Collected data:

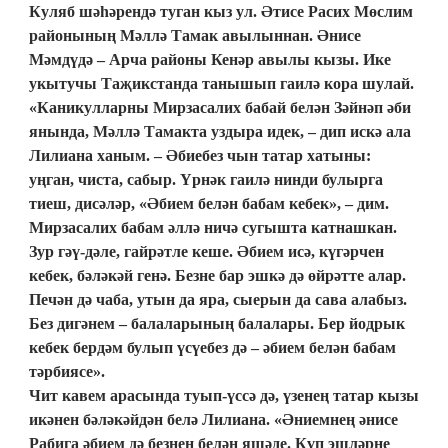
Куляб шәһәрендә туган кыз ул. Әтисе Расих Мөслим
районының Мәллә Тамак авылыннан. Әнисе
Мәмдүдә – Арча районы Кенәр авылы кызы. Ике
укытучы Таҗикстанда танышып гаилә кора шулай.
«Каникулларны Мирзасалих бабай белән Зәйнәп әби
янында, Мәллә Тамакта уздыра идек, – дип искә ала
Лилиана ханым. – Әбиебез чын татар хатыны:
уңган, чиста, сабыр. Үрнәк гаилә нинди булырга
тиеш, дисәләр, «Әбием белән бабам кебек», – дим.
Мирзасалих бабам әллә ничә сугышта катнашкан.
Зур гәү-дәле, гайрәтле кеше. Әбием исә, күгәрчен
кебек, бәләкәй генә. Безне бар эшкә дә өйрәтте алар.
Печән дә чаба, утын да яра, сыерын да сава алабыз.
Без дигәнем – балалары­ның балалары. Бер йодрык
кебек бердәм булып үсүебез дә – әбием белән бабам
тәрбиясе».
Чит кавем арасында туып-үссә дә, үзенең татар кызы
икәнен бәләкәй­дән белә Лилиана. «Әниемнең әнисе
Рабига әбием дә безнең белән яшә­де. Күп эшләрне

WHAT NEEDS TO BE DONE: Your answer must be the line containing "Чит кавем арасында" and every line after it through the end of the records above, reproduced exactly and alone.

SOLUTION:
Чит кавем арасында туып-үссә дә, үзенең татар кызы
икәнен бәләкәй­дән белә Лилиана. «Әниемнең әнисе
Рабига әбием дә безнең белән яшә­де. Күп эшләрне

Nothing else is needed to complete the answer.